Il s'appelait J.B. Books. Il avait une paire de pistolet aux crosses d'ivoire qui étaient quelque chose ! Un hors-la-loi ? Non. Il avait même été du bon côté. Il était célèbre depuis longtemps. Je crois que c'est pour ça qu'on lui en voulait. Il savait survivre dans ce rude pays. Il vivait en solitaire. Sa Maxime : « Ni trompé, ni insulté, ni humilié. Je ne le fais pas aux autres. Qu'on ne me le fasse pas. »
Une figure mythologique du cinéma américain fait ses adieux
Marion Morrison, de son nom d'artiste "John Wayne" alias "The Duke", la légende de l'Ouest. Icône incontestable du western. Figure emblématique cinématographique. Véritable monstre du cinéma ayant tourné dans plus d'une centaine de longs-métrages. L'incarnation de l'esprit américain. Pour plusieurs générations de cinéphiles, le symbole par excellence du « cowboy ». Frappé par un cancer du poumon en 1964, le géant de l'Ouest finit par partir vers le soleil couchant le 11 juin 1979 à l'âge de 72 ans après des années de combats.
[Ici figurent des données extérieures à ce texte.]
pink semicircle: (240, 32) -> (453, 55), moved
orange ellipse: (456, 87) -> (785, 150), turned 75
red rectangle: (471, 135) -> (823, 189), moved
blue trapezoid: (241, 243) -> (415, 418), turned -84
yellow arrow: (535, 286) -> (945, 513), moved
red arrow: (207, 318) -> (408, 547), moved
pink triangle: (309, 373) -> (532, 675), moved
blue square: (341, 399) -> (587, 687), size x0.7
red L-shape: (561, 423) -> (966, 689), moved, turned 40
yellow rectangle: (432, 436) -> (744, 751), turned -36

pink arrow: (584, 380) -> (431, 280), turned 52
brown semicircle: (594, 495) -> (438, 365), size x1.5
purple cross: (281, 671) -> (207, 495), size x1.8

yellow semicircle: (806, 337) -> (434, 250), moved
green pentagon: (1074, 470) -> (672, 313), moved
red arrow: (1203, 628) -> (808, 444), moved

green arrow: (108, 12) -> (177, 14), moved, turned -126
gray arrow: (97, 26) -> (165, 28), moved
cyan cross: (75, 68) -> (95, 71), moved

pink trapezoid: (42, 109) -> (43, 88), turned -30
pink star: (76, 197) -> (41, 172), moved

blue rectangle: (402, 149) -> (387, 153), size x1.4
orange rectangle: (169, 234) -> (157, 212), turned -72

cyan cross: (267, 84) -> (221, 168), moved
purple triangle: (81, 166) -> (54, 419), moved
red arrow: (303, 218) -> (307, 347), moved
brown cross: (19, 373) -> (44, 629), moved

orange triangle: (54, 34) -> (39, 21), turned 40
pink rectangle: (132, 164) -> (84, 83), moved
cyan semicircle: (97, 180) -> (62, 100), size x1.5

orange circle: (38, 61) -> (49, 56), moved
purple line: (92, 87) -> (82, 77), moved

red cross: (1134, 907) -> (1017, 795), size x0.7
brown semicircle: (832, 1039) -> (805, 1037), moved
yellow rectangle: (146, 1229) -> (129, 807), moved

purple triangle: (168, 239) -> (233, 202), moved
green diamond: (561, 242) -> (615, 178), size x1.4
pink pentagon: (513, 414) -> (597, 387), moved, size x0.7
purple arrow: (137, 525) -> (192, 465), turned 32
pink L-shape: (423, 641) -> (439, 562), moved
Une longue lutte éprouvante où le comédien va mettre à profit le peu de temps qu'il lui reste à vivre à travers le cinéma jusqu'à son ultime western : « Le Dernier des géants ». Le Dernier des géants réalisé par Don Siegel met en vedette une ultime fois John Wayne dans ce qui se trouve être une œuvre testamentaire déstabilisante. Sur un scénario écrit par Miles Hood Swarthout et Scott Hale tiré du roman ''The shootist'', de Glendon Swarthout, Siegel offre à John Wayne une dernière virée où celui-ci va incarner John Bernard Books, véritable légende de la gâchette, atteint d'un cancer incurable. Un récit cynique et dur de par la corrélation de son propos avec l'état aggravé du comédien, qui va mettre les pieds dans le plat en abordant frontalement et sans langue de bois sa maladie, sa mort et son sentiment général. J'imagine le courage et le recul qu'il a fallu au comédien pour jouer dans ce film. Il donne sens à sa citation :
« Le VRAI Courage, c'est quand vous êtes mort de peur et que vous montez TOUJOURS à cheval ! »
Avec Le Dernier des géants, John Wayne livre un témoignage dramatique complexe faisant toute la spécialité et spiritualité de cette œuvre morbide. Fatidiquement, on sait exactement où on va, vers la mort de John Bernard Books, et donc du comédien. Certes, durant le tournage le comédien était censé être sorti de son cancer. Seulement, après les années de maladies, il savait très bien qu'il pouvait rechuter à n'importe quel moment, et que cette fois-ci, à cause de sa fragilité, ça lui serait fatal. Si bien, que durant le tournage il fut gravement malade, atteint d'une pneumonie ayant bien failli mettre un terme au spectacle. On découvre au fur et à mesure, le fond de pensé de l'homme qui partage un tout autre regard sur lui-même, dans lequel il fait le point sur son existence. On explore les fantômes du passé qui l'ont construits et façonnés à travers ses réussites et ses échecs. Mais aussi ses regrets avec un regard plus critique sur le présent, et plus particulièrement autour des vautours qui tentent d'exploiter au maximum sa mort à venir. Wayne se met à nu et il ne mâche pas ses mots, après tout pourquoi le faire. Une construction scénaristique rustre, amère et pleine d'espoir, qui n'épargne ni le public ni le comédien. Une exposition bouleversante révélatrice de l'usure physique et psychologique d'un homme malade qui nous fait ses adieux. C'est triste, cynique, perturbant, mais aussi touchant, humain et optimiste. La fin de quelque chose pour un nouveau départ.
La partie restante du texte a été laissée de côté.